_The task_
Hand back all records exactly, pictures omitted.
==== Material provided ====
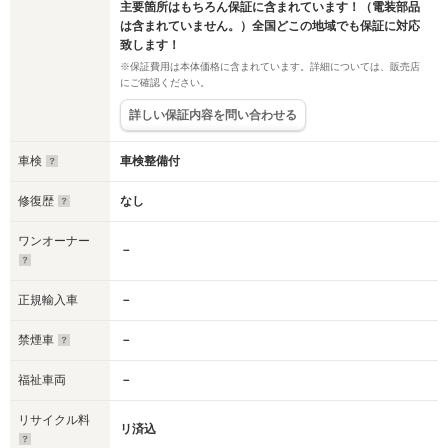
主要箇所はもちろん保証に含まれています！（電装部品
は含まれていません。）全国どこの地域でも保証に対応
致します！
※保証費用は本体価格に含まれています。詳細については、販売店
にご確認ください。
詳しい保証内容を問い合わせる
車検
車検整備付
修復歴
なし
ワンオーナー
－
正規輸入車
－
禁煙車
－
福祉車両
－
リサイクル料
リ済込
====
_Exercise answer_
主要箇所はもちろん保証に含まれています！（電装部品
は含まれていません。）全国どこの地域でも保証に対応
致します！
※保証費用は本体価格に含まれています。詳細については、販売店
にご確認ください。
詳しい保証内容を問い合わせる
車検
車検整備付
修復歴
なし
ワンオーナー
－
正規輸入車
－
禁煙車
－
福祉車両
－
リサイクル料
リ済込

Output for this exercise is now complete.